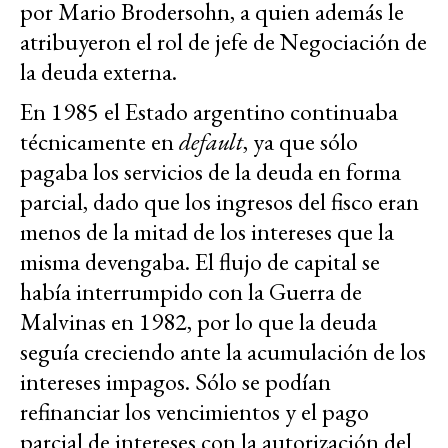
por Mario Brodersohn, a quien además le
atribuyeron el rol de jefe de Negociación de
la deuda externa.
En 1985 el Estado argentino continuaba
técnicamente en
default
, ya que sólo
pagaba los servicios de la deuda en forma
parcial, dado que los ingresos del fisco eran
menos de la mitad de los intereses que la
misma devengaba. El flujo de capital se
había interrumpido con la Guerra de
Malvinas en 1982, por lo que la deuda
seguía creciendo ante la acumulación de los
intereses impagos. Sólo se podían
refinanciar los vencimientos y el pago
parcial de intereses con la autorización del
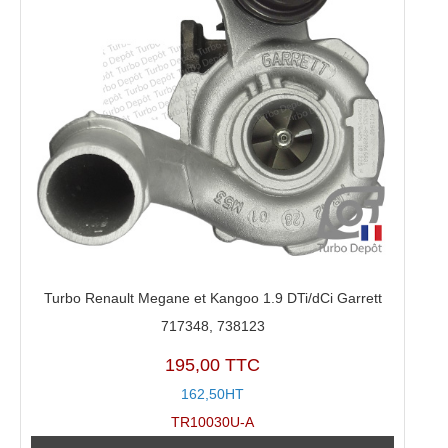
Turbo Renault Megane et Kangoo 1.9 DTi/dCi Garrett
717348, 738123
195,00 TTC
162,50HT
TR10030U-A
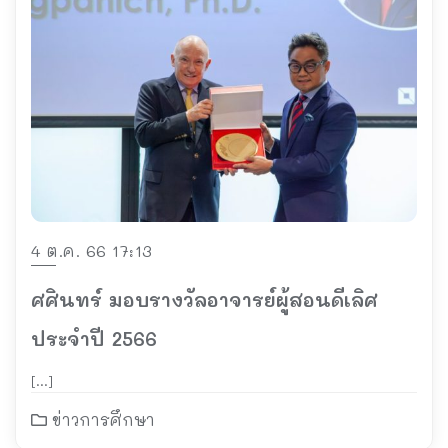
4 ต.ค. 66 17:13
ศศินทร์ มอบรางวัลอาจารย์ผู้สอนดีเลิศ
ประจำปี 2566
[…]
ข่าวการศึกษา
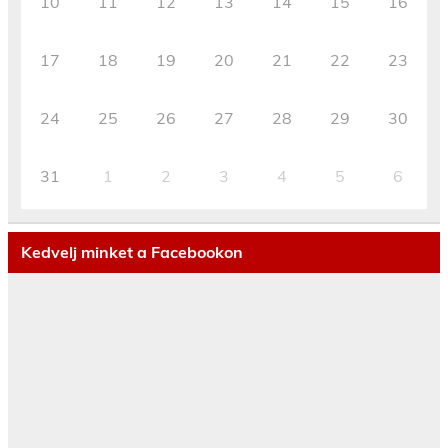
10
11
12
13
14
15
16
17
18
19
20
21
22
23
24
25
26
27
28
29
30
31
1
2
3
4
5
6
Kedvelj minket a Facebookon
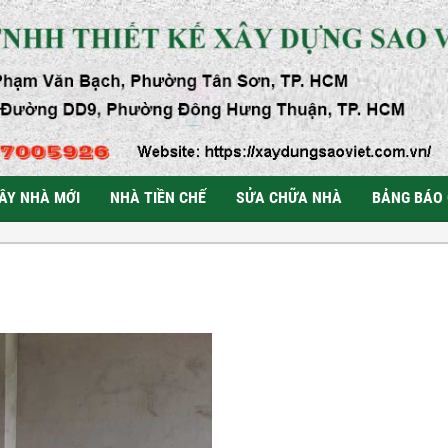
ÂY NHÀ MỚI
NHÀ TIỀN CHẾ
SỬA CHỮA NHÀ
BẢNG BÁO 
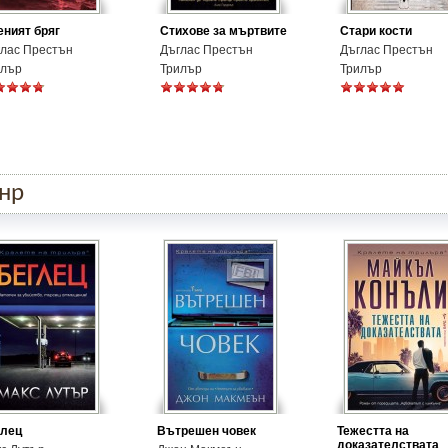
ният бряг
Стихове за мъртвите
Стари кости
лас Престън
Дъглас Престън
Дъглас Престън
илър
Трилър
Трилър
анр
глец
Вътрешен човек
Тежестта на
доказателствата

TASK ITEM
Output each record above exactly as written. Skip any pictures.

SOLUTION FOR THIS PROBLEM
por Mario Brodersohn, a quien además le
atribuyeron el rol de jefe de Negociación de
la deuda externa.
En 1985 el Estado argentino continuaba
técnicamente en
default
, ya que sólo
pagaba los servicios de la deuda en forma
parcial, dado que los ingresos del fisco eran
menos de la mitad de los intereses que la
misma devengaba. El flujo de capital se
había interrumpido con la Guerra de
Malvinas en 1982, por lo que la deuda
seguía creciendo ante la acumulación de los
intereses impagos. Sólo se podían
refinanciar los vencimientos y el pago
parcial de intereses con la autorización del
Turbo Renault Megane et Kangoo 1.9 DTi/dCi Garrett
717348, 738123
195,00 TTC
162,50HT
TR10030U-A
4 ต.ค. 66 17:13
ศศินทร์ มอบรางวัลอาจารย์ผู้สอนดีเลิศ
ประจำปี 2566
[…]
ข่าวการศึกษา
10
11
12
13
14
15
16
17
18
19
20
21
22
23
24
25
26
27
28
29
30
31
1
2
3
4
5
6
Kedvelj minket a Facebookon
ÂY NHÀ MỚI
NHÀ TIỀN CHẾ
SỬA CHỮA NHÀ
BẢNG BÁO 
ният бряг
Стихове за мъртвите
Стари кости
лас Престън
Дъглас Престън
Дъглас Престън
илър
Трилър
Трилър
анр
глец
Вътрешен човек
Тежестта на
доказателствата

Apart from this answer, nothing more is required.